Indiana has not challenged this finding, which we think is also entitled to deference. Indeed, it is not only consistent with but appears to be compelled by the manual. The manual provides that "the federally required MMIS" has six "core subsystems," one of which is "claims processing." SMM sec. 11310. The manual specifies that the claims processing subsystem must "[v]erify that all providers submitting input are properly enrolled." SMM sec. 11325. There is also a "provider" subsystem. SMM sec. 11310. The provider subsystem must "[p]rocess provider applications and changes in a timely manner and maintain control over all data pertaining to provider enrollment" and "[b]uild and maintain a computerized file of provider data for claims processing." SMM sec. 11320. It is not inconsistent to read this requirement as encompassing Medicare provider numbers since the MMIS seeks "[c]ompatibility with Medicare claim processing and information retrieval systems for the processing of Medicare claims." SMM sec. 11115. And the Manual makes clear that the "complete system with all its component subsystems" must be "operating continuously, process ing all claims types, during all periods for which 75 percent FFP is claimed" (italics added). SMM sec. 11210.

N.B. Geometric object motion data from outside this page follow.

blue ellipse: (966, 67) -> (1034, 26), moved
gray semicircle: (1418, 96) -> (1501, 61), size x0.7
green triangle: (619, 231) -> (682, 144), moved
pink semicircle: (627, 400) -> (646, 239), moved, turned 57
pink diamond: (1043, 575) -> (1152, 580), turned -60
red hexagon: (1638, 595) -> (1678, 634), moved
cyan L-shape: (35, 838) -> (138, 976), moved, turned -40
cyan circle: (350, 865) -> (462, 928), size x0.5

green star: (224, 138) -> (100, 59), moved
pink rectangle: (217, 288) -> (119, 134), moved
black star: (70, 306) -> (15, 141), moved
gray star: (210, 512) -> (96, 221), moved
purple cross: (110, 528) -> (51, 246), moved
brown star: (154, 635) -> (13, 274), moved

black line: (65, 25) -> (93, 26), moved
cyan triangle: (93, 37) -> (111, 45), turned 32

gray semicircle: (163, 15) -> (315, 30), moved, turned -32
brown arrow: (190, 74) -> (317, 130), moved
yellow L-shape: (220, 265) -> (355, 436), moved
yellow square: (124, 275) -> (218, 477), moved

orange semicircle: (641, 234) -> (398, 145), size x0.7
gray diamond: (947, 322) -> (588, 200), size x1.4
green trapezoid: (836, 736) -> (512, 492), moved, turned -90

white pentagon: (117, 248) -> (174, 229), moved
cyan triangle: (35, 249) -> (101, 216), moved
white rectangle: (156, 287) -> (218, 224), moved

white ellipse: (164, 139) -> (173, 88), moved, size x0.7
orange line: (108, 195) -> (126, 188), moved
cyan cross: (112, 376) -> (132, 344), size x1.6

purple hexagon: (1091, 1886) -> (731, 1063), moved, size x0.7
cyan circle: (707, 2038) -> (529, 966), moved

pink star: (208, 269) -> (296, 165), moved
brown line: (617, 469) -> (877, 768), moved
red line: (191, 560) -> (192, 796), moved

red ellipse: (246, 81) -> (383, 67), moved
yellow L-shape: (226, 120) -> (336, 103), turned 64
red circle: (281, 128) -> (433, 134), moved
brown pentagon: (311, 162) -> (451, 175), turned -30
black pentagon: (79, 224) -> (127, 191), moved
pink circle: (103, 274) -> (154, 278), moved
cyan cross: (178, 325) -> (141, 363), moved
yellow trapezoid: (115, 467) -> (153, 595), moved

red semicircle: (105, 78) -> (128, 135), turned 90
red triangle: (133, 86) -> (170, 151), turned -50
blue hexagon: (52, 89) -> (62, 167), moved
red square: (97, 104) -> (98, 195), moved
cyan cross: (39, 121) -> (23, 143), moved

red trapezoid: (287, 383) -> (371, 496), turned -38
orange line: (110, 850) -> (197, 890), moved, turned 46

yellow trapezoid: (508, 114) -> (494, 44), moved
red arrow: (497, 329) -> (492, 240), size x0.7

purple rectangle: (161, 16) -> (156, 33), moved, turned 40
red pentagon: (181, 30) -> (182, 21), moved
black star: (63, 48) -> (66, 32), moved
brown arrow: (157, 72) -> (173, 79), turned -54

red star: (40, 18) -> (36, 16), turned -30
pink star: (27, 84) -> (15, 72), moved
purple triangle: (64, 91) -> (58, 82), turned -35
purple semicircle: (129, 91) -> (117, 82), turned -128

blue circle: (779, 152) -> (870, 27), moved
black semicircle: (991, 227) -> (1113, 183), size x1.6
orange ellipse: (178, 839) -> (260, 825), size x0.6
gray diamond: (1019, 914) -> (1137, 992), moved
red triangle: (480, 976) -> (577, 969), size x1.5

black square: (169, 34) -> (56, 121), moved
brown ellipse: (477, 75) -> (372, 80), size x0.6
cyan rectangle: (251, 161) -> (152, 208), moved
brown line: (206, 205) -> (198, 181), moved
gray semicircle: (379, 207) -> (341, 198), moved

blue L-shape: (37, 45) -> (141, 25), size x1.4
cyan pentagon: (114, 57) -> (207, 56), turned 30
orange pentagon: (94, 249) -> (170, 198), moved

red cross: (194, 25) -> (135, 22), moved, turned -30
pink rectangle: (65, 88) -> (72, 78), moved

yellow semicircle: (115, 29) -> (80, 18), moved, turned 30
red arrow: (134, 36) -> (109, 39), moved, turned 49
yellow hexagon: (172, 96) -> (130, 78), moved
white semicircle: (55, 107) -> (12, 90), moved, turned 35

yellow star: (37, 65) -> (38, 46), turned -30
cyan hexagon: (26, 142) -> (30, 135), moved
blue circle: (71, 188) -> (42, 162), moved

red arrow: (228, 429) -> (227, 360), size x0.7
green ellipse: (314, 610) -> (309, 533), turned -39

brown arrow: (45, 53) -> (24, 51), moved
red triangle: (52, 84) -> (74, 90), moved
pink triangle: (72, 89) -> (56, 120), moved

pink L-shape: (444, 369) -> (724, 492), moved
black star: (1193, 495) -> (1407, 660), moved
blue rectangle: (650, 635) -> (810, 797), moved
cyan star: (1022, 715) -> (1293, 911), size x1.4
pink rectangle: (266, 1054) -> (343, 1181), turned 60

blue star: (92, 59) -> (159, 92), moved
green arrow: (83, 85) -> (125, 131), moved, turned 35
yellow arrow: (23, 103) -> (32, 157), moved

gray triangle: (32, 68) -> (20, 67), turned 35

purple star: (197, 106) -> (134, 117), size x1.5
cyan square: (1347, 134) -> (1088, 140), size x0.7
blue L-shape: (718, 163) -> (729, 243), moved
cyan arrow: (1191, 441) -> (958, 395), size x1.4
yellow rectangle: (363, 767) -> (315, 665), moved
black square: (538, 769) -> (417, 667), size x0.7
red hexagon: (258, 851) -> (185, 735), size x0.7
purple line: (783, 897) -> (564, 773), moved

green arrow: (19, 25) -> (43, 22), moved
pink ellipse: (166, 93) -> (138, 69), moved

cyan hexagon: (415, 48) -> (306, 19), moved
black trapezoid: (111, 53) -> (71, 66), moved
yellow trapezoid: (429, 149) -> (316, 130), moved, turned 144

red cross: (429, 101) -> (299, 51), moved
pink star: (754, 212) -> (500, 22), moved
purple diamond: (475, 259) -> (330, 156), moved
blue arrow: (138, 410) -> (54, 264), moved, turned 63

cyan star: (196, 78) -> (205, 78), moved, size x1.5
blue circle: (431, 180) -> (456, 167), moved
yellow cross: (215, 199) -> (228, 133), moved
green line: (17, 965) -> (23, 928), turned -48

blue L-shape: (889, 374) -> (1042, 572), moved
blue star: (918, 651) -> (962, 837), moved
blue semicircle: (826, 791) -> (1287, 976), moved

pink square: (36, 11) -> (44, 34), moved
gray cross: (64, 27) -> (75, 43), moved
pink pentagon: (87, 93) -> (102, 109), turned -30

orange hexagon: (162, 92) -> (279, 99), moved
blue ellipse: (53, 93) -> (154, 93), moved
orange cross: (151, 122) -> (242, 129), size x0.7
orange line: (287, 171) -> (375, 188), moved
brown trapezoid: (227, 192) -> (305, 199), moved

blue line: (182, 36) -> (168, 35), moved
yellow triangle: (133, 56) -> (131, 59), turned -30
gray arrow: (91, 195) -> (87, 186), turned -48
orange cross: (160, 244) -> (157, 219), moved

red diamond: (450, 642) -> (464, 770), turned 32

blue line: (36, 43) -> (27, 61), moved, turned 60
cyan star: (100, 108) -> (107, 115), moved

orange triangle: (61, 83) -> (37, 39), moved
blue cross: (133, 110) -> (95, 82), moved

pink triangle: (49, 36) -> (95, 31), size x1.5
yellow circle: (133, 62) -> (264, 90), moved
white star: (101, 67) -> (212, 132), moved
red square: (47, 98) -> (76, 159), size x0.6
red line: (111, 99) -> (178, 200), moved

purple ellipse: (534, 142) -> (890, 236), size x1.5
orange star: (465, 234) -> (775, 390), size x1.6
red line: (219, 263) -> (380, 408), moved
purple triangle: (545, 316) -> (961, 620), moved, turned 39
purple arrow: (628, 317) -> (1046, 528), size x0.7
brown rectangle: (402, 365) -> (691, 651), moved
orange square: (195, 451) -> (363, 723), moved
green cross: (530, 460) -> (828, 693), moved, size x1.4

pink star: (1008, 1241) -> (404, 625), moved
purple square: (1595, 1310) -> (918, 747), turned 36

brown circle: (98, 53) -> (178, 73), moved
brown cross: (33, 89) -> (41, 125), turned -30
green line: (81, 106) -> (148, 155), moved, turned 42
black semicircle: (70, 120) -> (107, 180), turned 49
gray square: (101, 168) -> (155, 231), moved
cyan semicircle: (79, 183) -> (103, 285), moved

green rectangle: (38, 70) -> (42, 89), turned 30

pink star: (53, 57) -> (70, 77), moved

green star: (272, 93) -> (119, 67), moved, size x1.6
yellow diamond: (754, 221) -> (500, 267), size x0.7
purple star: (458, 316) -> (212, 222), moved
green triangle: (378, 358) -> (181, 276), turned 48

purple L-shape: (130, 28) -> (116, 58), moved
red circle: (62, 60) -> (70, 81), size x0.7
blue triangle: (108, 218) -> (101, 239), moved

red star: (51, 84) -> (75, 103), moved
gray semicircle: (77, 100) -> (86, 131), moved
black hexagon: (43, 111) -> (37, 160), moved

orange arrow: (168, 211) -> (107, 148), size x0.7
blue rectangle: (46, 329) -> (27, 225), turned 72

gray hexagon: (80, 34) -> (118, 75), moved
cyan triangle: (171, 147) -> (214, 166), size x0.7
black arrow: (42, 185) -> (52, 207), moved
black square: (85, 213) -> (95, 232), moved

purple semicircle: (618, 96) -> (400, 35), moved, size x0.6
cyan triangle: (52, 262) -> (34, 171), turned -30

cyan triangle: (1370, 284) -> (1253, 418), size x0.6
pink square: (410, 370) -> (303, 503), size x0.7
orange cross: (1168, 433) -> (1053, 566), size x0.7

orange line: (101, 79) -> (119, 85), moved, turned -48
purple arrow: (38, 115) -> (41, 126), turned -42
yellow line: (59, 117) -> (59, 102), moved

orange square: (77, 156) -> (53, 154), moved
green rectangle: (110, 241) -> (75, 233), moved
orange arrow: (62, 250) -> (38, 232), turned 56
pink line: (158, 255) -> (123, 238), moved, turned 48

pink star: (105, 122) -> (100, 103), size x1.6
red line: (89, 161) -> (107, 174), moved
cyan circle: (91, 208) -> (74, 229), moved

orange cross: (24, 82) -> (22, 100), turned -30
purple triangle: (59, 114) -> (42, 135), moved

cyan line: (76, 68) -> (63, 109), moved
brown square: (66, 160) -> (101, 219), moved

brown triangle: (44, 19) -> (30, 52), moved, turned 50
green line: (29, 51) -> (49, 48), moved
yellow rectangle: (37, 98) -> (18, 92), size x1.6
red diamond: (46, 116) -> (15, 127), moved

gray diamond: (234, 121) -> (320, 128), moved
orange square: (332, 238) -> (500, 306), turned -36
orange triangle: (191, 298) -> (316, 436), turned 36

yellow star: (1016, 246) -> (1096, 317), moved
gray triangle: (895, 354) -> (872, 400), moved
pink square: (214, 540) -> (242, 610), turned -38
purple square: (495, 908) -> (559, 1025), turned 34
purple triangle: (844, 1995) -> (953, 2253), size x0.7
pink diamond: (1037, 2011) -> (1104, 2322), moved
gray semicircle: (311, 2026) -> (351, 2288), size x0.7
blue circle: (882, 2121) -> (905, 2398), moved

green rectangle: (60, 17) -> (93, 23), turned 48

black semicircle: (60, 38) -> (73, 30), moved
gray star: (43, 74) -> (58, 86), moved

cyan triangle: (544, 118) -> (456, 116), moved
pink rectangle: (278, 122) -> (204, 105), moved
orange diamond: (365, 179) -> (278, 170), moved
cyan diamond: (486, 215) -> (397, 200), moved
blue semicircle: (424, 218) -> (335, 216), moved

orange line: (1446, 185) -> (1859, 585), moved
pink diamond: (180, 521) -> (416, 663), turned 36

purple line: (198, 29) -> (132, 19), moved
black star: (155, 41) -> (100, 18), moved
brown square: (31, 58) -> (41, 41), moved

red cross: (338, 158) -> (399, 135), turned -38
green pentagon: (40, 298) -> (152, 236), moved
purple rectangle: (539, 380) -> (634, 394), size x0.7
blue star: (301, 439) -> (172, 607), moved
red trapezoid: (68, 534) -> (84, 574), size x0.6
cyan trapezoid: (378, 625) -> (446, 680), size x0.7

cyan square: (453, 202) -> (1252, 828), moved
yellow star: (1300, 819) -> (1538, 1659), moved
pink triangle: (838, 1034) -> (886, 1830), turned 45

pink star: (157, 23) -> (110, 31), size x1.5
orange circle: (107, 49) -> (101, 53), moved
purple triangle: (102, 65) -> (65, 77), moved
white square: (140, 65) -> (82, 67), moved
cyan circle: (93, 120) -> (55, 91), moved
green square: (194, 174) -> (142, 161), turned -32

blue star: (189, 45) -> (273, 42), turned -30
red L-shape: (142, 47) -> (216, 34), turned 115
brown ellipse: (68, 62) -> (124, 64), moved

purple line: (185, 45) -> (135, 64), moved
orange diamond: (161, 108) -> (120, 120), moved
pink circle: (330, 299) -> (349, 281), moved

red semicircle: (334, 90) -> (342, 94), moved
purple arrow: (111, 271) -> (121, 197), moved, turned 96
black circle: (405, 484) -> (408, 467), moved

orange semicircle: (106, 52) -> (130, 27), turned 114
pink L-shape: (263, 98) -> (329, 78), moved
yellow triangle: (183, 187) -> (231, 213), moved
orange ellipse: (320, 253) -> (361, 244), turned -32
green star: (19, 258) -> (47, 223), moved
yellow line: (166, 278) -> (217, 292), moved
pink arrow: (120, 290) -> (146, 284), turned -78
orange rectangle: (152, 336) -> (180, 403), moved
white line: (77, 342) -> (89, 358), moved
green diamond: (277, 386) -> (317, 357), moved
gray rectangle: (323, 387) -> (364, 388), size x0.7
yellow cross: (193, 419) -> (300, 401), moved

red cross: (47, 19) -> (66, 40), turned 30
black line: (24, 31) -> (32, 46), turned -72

This interpretation is also persuasive. Common sense alone dictates that in order for an information system to operate, it must be technically functional and also have access to the input required to perform its tasks. Otherwise the goal of using the system to process claims effectively will not be achieved, as in this case where a backlog of a quarter of a million crossover claims developed. Interpreting the manual to require a state to ascertain necessary information does not discourage states from developing mechanized systems to process Medicaid claims. The federal government still provides 90 percent of the costs attributable to the "design, development, or installation" of these systems. Because the 75 percent level applies to a system's "operation," the Secretary can justifiably expect that a system will not only be technically operational but also possess the requisite information to enable the system to hum.

In sum, although Indiana complains that it confronted a "no win" situation in that it had to choose between submitting electronic crossover claims that would be rejected (which would have caused HCFA to deny funding) or suspending the claims (which led HCFA to deny funding), Indiana continues to ignore the critical decision it made earlier to "go live" with AIM before its provider database was complete. As Dorothy Collins, HCFA's regional administrator, wrote to Kathleen Gifford (with Indiana):

The problems which caused the delay in processing these claims should have been anticipated and addressed before the system "went live." Federal Financial Participation (FFP) would have been available at the 90 percent rate for the additional costs involved in anticipating and addressing crossover processing problems as well as all the other problems which arose when the AIM system was turned on.

Whether Indiana would have been entitled to the 90 percent rate for fixing its database issue is not clear. What is clear is that instead of postponing AIM's debut, Indiana jumped the gun. We find nothing wrong with the Secretary's decision to hold Indiana to the consequences of that choice. The judgment of the district court is AFFIRMED.